L’Indonesia ha licenziato l’allenatore di calcio maschile Shin Tae-yong e il capo del calcio del paese ha affermato che la squadra ha bisogno di una leadership più forte mentre lotta per un posto alla Coppa del Mondo FIFA 2026.
“Abbiamo bisogno di una leadership che attui le strategie concordate con i giocatori, comunichi meglio e implementi programmi migliori per la nostra squadra nazionale”, ha detto lunedì Erick Thohir, a capo della Federcalcio indonesiana (PSSI), in una conferenza stampa.
Thohir ha detto che il lavoro di Shin con la squadra è “terminato” e che il suo sostituto, che ha rifiutato di nominare, arriverà in Indonesia l’11 gennaio.
La nazione del sud-est asiatico conta decine di milioni di tifosi appassionati di calcio, ma l’unica presenza dell’Indonesia ai Mondiali è avvenuta durante il dominio olandese nel 1938 e il paese ha raramente minacciato un ritorno dopo l’indipendenza nel 1945.
L’Indonesia è terza nel girone della Coppa del Mondo dopo sei partite su 10, un punto dietro l’Australia nella battaglia per il secondo posto automatico nella fase finale.
Se finissero terzi o quarti, potrebbero comunque arrivare alla finale in Nord America attraverso ulteriori turni di qualificazione e un playoff intercontinentale.
Thohir, che ha affermato di aver intervistato tre candidati per sostituire Shin durante un recente viaggio in Europa, non era preoccupato che cambiare allenatore nel bel mezzo della campagna potesse sconvolgere la squadra.
“È normale.
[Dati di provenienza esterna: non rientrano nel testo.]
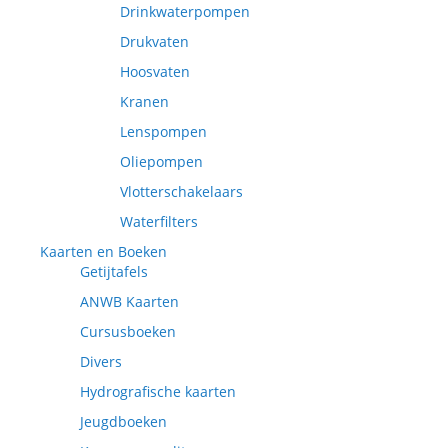
Drinkwaterpompen
Drukvaten
Hoosvaten
Kranen
Lenspompen
Oliepompen
Vlotterschakelaars
Waterfilters
Kaarten en Boeken
Getijtafels
ANWB Kaarten
Cursusboeken
Divers
Hydrografische kaarten
Jeugdboeken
Molti paesi cambiano allenatore durante le qualificazioni ai Mondiali”, ha aggiunto.
“È una cosa di cui parliamo già da tanti mesi, ma credo che il momento sia quello giusto, perché abbiamo ancora due mesi e mezzo per preparare le prossime partite.
Abbiamo ancora quattro partite e vogliamo fare più punti possibile”.
Il sudcoreano Shin è subentrato come allenatore nel 2019 e Thohir ha detto che sarebbe stato compensato per il resto del suo contratto, che durerà fino al 2027.
Shin ha beneficiato di una politica della PSSI volta ad invogliare i membri della diaspora indonesiana, per lo più nati nei Paesi Bassi, a giocare per la squadra nazionale.
L’Indonesia è stata l’unica nazione del sud-est asiatico a raggiungere il terzo turno di qualificazione e lo scorso novembre ha battuto l’Arabia Saudita per 2-0 a Giakarta.